The desire and ability to genetically engineer organisms is becoming increasingly widespread, and the barriers to using the most sophisticated means of genome editing are falling rapidly. There is a corresponding risk that actors with malicious intent may decide to use these tools to create more dangerous strains of pathogenic organisms. The sophistication of the design tools to make such organisms currently far outstrips the capabilities of the tools with which genetic engineering can be detected quickly and accurately in an automated fashion.
In consultation with B.Next’s biodefense community partners, IQT Labs B.Next and Lab41 have explored how applying machine learning (ML) approaches to DNA sequence analysis may provide “triage” tools that enable users to quickly assess the likelihood that the genome of a suspect organism has been engineered. The Labs obtained a diverse dataset from both public (US and European) and private (a synthetic biology company) sources that was used to train, validate and test several ML models to detect the insertion of DNA from one organism or source into another. The performance of the trained models varied with the complexity of the underlying dataset, but was sufficient to illustrate the promise of ML-based approaches to rapid DNA sequence analysis for biodefense applications. Our findings also suggested immediate changes to model training that would likely improve performance.
The results of this project were recently briefed to the same members of the US biodefense community who helped frame the problem.

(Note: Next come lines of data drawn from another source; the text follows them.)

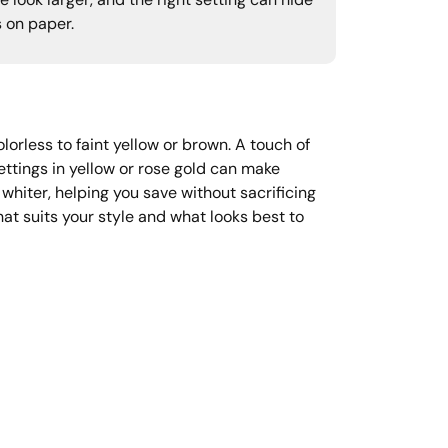
 look larger, and the right setting can hide
s on paper.
orless to faint yellow or brown. A touch of
ttings in yellow or rose gold can make
 whiter, helping you save without sacrificing
at suits your style and what looks best to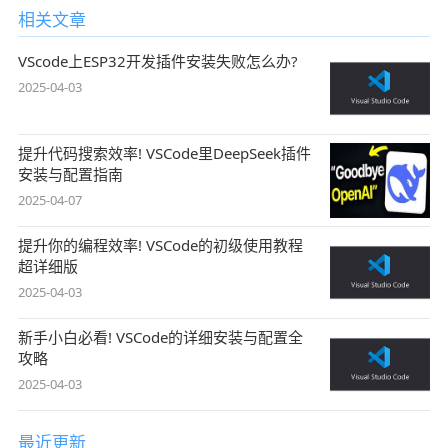
相关文章
VScode上ESP32开发插件安装失败怎么办?
2025-04-03
提升代码搜索效率! VSCode里DeepSeek插件
安装与配置指南
2025-04-07
提升你的编程效率! VSCode的初级使用教程
超详细版
2025-04-03
新手小白必看! VSCode的详细安装与配置全
攻略
2025-04-03
最近更新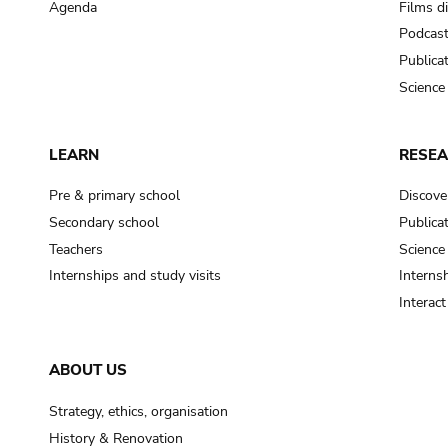
Agenda
Films d
Podcas
Publica
Science
LEARN
RESE
Pre & primary school
Discove
Secondary school
Publica
Teachers
Science
Internships and study visits
Internsh
Interac
ABOUT US
Strategy, ethics, organisation
History & Renovation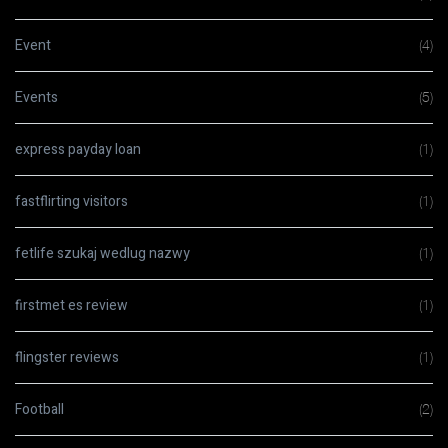
Event
(4)
Events
(5)
express payday loan
(1)
fastflirting visitors
(1)
fetlife szukaj wedlug nazwy
(1)
firstmet es review
(1)
flingster reviews
(1)
Football
(2)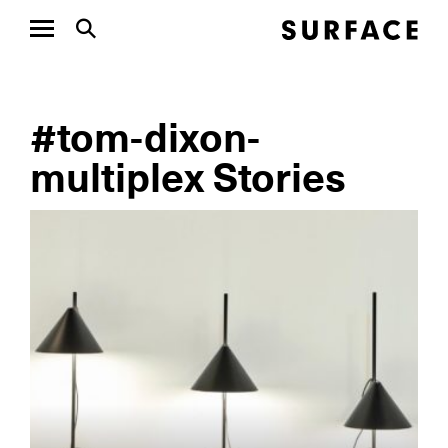
#tom-dixon-
multiplex Stories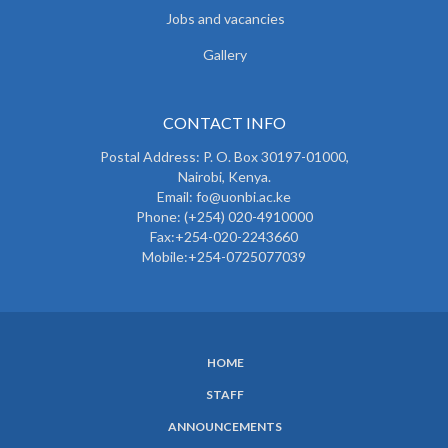
Jobs and vacancies
Gallery
CONTACT INFO
Postal Address: P. O. Box 30197-01000,
Nairobi, Kenya.
Email: fo@uonbi.ac.ke
Phone: (+254) 020-4910000
Fax:+254-020-2243660
Mobile:+254-0725077039
HOME
SUBFOOTER
STAFF
MENU
ANNOUNCEMENTS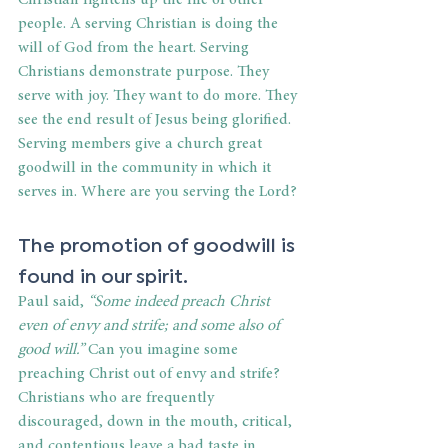
people. A serving Christian is doing the 
will of God from the heart. Serving 
Christians demonstrate purpose. They 
serve with joy. They want to do more. They 
see the end result of Jesus being glorified. 
Serving members give a church great 
goodwill in the community in which it 
serves in. Where are you serving the Lord?
The promotion of goodwill is 
found in our spirit.
Paul said, 
“Some indeed preach Christ 
even of envy and strife; and some also of 
good will.” 
Can you imagine some 
preaching Christ out of envy and strife? 
Christians who are frequently 
discouraged, down in the mouth, critical, 
and contentious leave a bad taste in 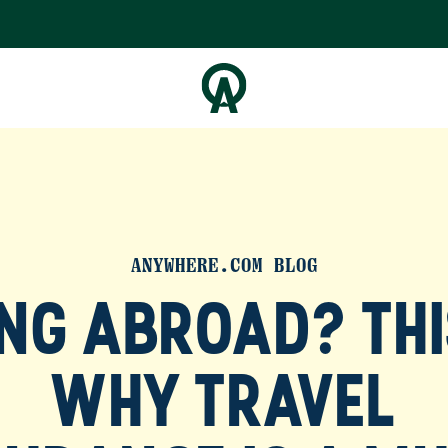
ANYWHERE.COM BLOG
NG ABROAD? THI
WHY TRAVEL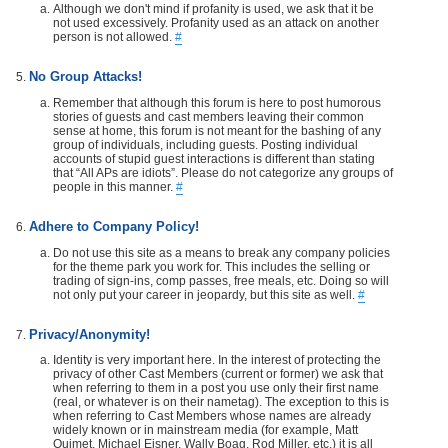
Although we don't mind if profanity is used, we ask that it be
not used excessively. Profanity used as an attack on another
person is not allowed.
#
No Group Attacks!
Remember that although this forum is here to post humorous
stories of guests and cast members leaving their common
sense at home, this forum is not meant for the bashing of any
group of individuals, including guests. Posting individual
accounts of stupid guest interactions is different than stating
that “All APs are idiots”. Please do not categorize any groups of
people in this manner.
#
Adhere to Company Policy!
Do not use this site as a means to break any company policies
for the theme park you work for. This includes the selling or
trading of sign-ins, comp passes, free meals, etc. Doing so will
not only put your career in jeopardy, but this site as well.
#
Privacy/Anonymity!
Identity is very important here. In the interest of protecting the
privacy of other Cast Members (current or former) we ask that
when referring to them in a post you use only their first name
(real, or whatever is on their nametag). The exception to this is
when referring to Cast Members whose names are already
widely known or in mainstream media (for example, Matt
Ouimet, Michael Eisner, Wally Boag, Rod Miller, etc.) it is all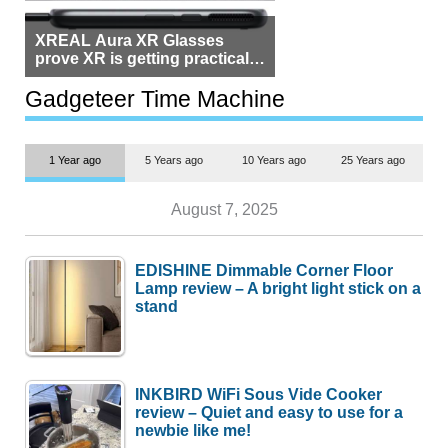
XREAL Aura XR Glasses
prove XR is getting practical,
but $1,500 is still too much for
most people
Gadgeteer Time Machine
1 Year ago
5 Years ago
10 Years ago
25 Years ago
August 7, 2025
EDISHINE Dimmable Corner Floor
Lamp review – A bright light stick on a
stand
INKBIRD WiFi Sous Vide Cooker
review – Quiet and easy to use for a
newbie like me!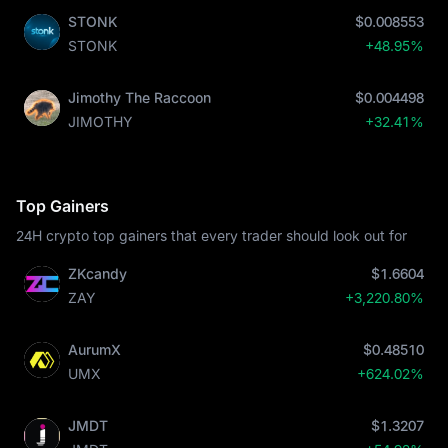
STONK
$0.008553
STONK
+48.95%
Jimothy The Raccoon
$0.004498
JIMOTHY
+32.41%
Top Gainers
24H crypto top gainers that every trader should look out for
ZKcandy
$1.6604
ZAY
+3,220.80%
AurumX
$0.48510
UMX
+624.02%
JMDT
$1.3207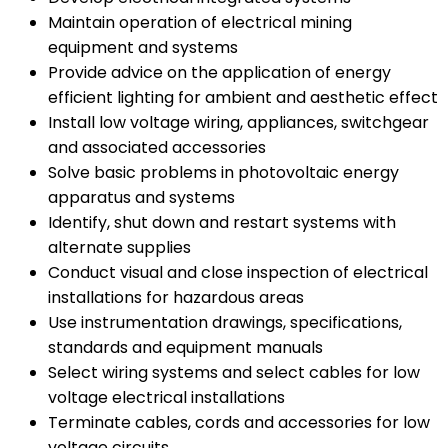
Maintain operation of electrical mining
equipment and systems
Provide advice on the application of energy
efficient lighting for ambient and aesthetic effect
Install low voltage wiring, appliances, switchgear
and associated accessories
Solve basic problems in photovoltaic energy
apparatus and systems
Identify, shut down and restart systems with
alternate supplies
Conduct visual and close inspection of electrical
installations for hazardous areas
Use instrumentation drawings, specifications,
standards and equipment manuals
Select wiring systems and select cables for low
voltage electrical installations
Terminate cables, cords and accessories for low
voltage circuits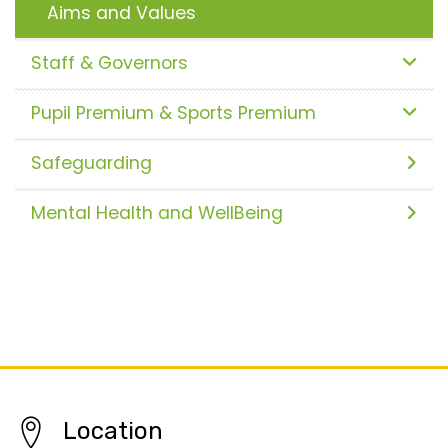
Aims and Values
Staff & Governors
Pupil Premium & Sports Premium
Safeguarding
Mental Health and WellBeing
Location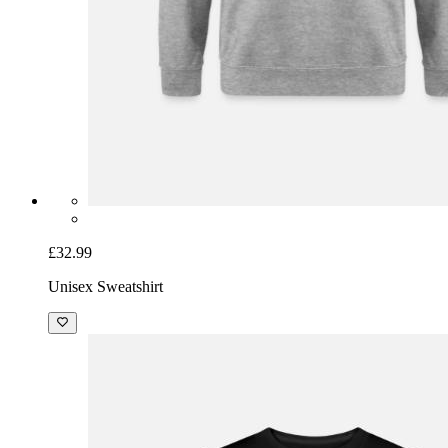
£32.99
Unisex Sweatshirt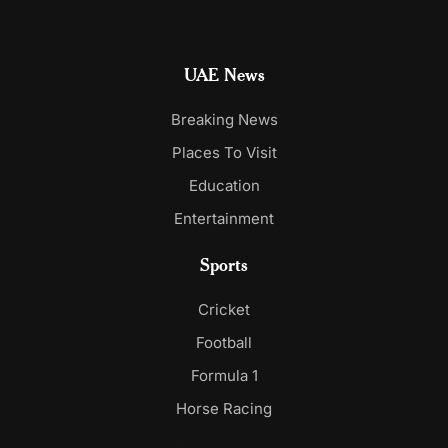
UAE News
Breaking News
Places To Visit
Education
Entertainment
Sports
Cricket
Football
Formula 1
Horse Racing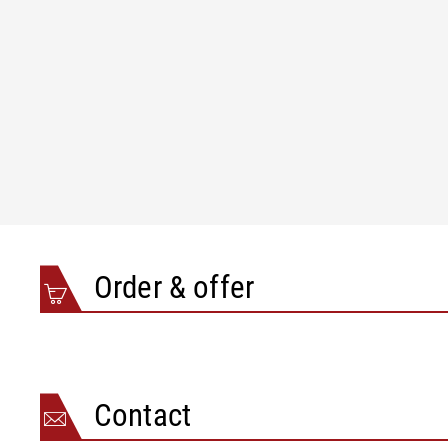
Order & offer
Contact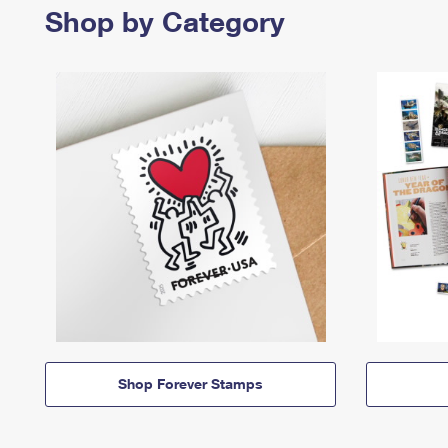
Shop by Category
Shop Forever Stamps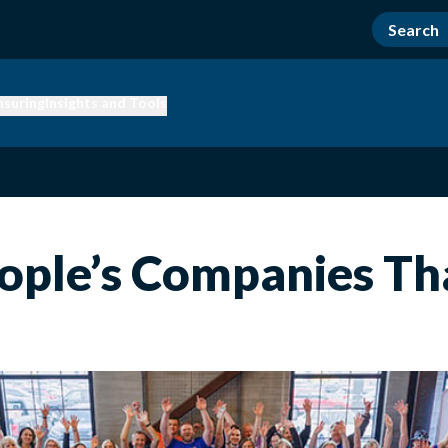
nsuring
Insights and Tools
People’s Companies Th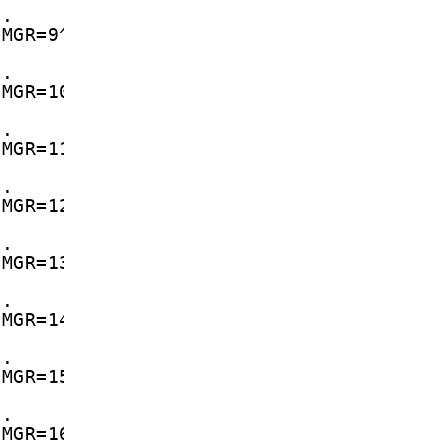
d.
CMGR=9^M
d.
CMGR=10^M
d.
CMGR=11^M
d.
CMGR=12^M
d.
CMGR=13^M
d.
CMGR=14^M
d.
CMGR=15^M
d.
CMGR=16^M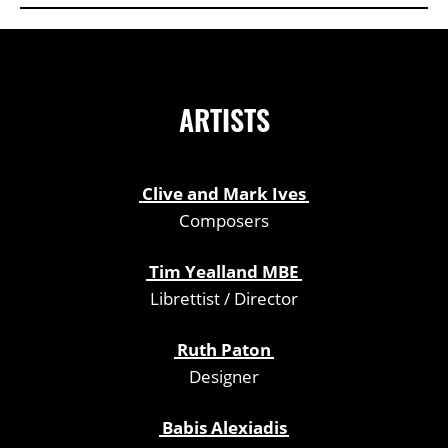
ARTISTS
Clive and Mark Ives
Composers
Tim Yealland MBE
Librettist / Director
Ruth Paton
Designer
Babis Alexiadis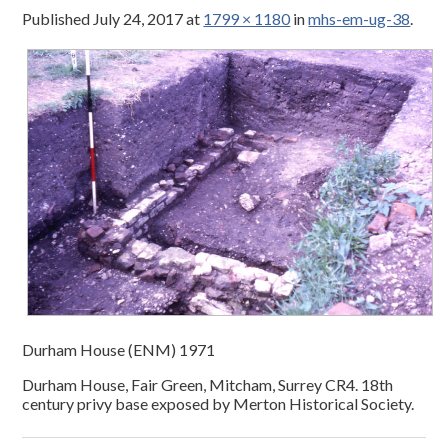
Published
July 24, 2017
at
1799 × 1180
in
mhs-em-ug-38
.
Durham House (ENM) 1971
Durham House, Fair Green, Mitcham, Surrey CR4. 18th
century privy base exposed by Merton Historical Society.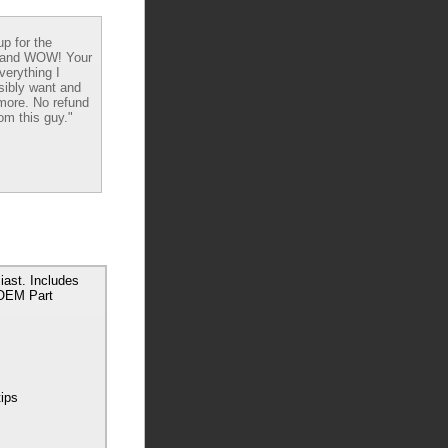
up for the
 and WOW! Your
verything I
sibly want and
ore. No refund
om this guy."
ast. Includes
 OEM Part
tips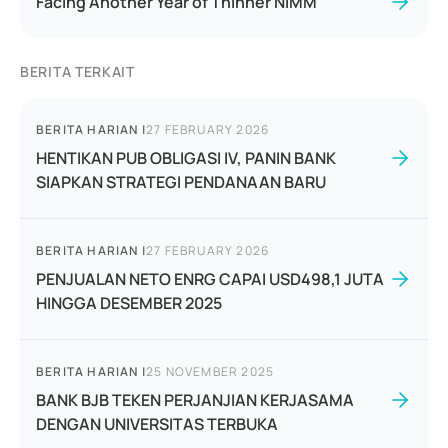
Facing Another Year of Thinner NIMM
BERITA TERKAIT
BERITA HARIAN
|
27 FEBRUARY 2026
HENTIKAN PUB OBLIGASI IV, PANIN BANK
SIAPKAN STRATEGI PENDANAAN BARU
BERITA HARIAN
|
27 FEBRUARY 2026
PENJUALAN NETO ENRG CAPAI USD498,1 JUTA
HINGGA DESEMBER 2025
BERITA HARIAN
|
25 NOVEMBER 2025
BANK BJB TEKEN PERJANJIAN KERJASAMA
DENGAN UNIVERSITAS TERBUKA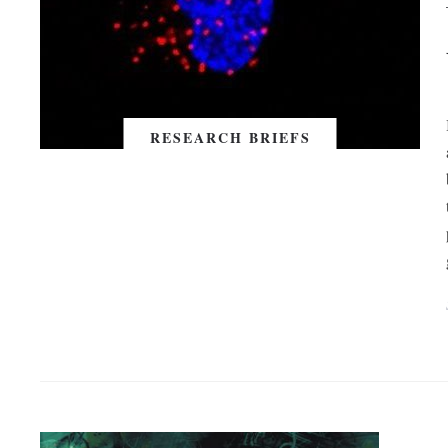
RESEARCH BRIEFS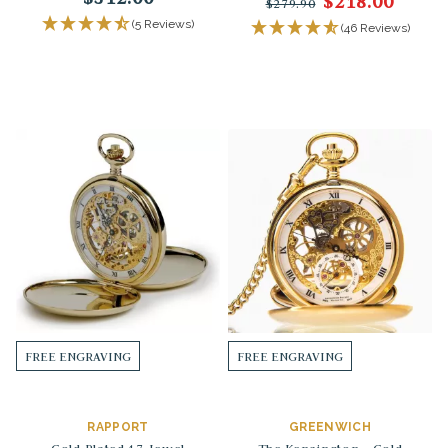
$218.00
$279.90
(5 Reviews)
(46 Reviews)
FREE ENGRAVING
FREE ENGRAVING
RAPPORT
GREENWICH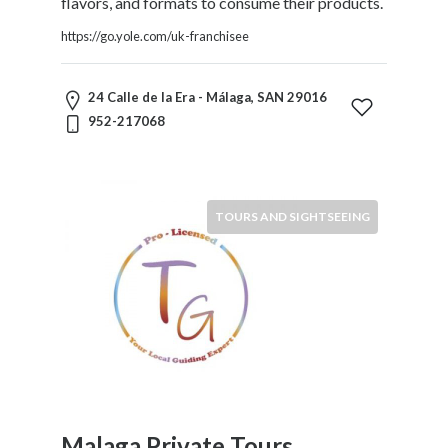
flavors, and formats to consume their products.
Home
https://go.yole.com/uk-franchisee
Appliances
Home
Furniture
24 Calle de la Era - Málaga, SAN 29016
and
952-217068
Furnishings
Home
Outdoor
HoroScopes
TOURS AND SIGHTSEEING
Hospitals
and
Medical
Centers
Hotels
and
Motels
Household
Services
Malaga Private Tours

The participants were uniformly optimistic about the potential for ML-based approaches, and recommended that future work include refinements in the data sources used and establishing confidence metrics for trained models.
• B.Next and colleagues in biodefense identified that the lack of analytical tools for detecting genetic engineering is a significant issue to enabling an effective response to a biothreat.
• ML has been applied to DNA analysis, but not extensively.
• The ML models developed by the IQT Labs team detect cloning boundaries – junctions between inserted DNA and the genome of the “destination” organism.
• The team created an in silico method to generate an unlimited source of synthetic cloning boundaries for use in model training and validation.
• The ML models we generated demonstrated classification accuracies between 93% and 74%, which correlated inversely with the complexity of the datasets used in training, validation and testing.
• Our work complements but does not duplicate other efforts across the USG and within IQT. B.Next-hosted discussions were the origin of IARPA’s FELIX program, which will generate larger-scale tools for detecting genetic engineering. B.Next staff were members of the source selection board for FELIX proposals.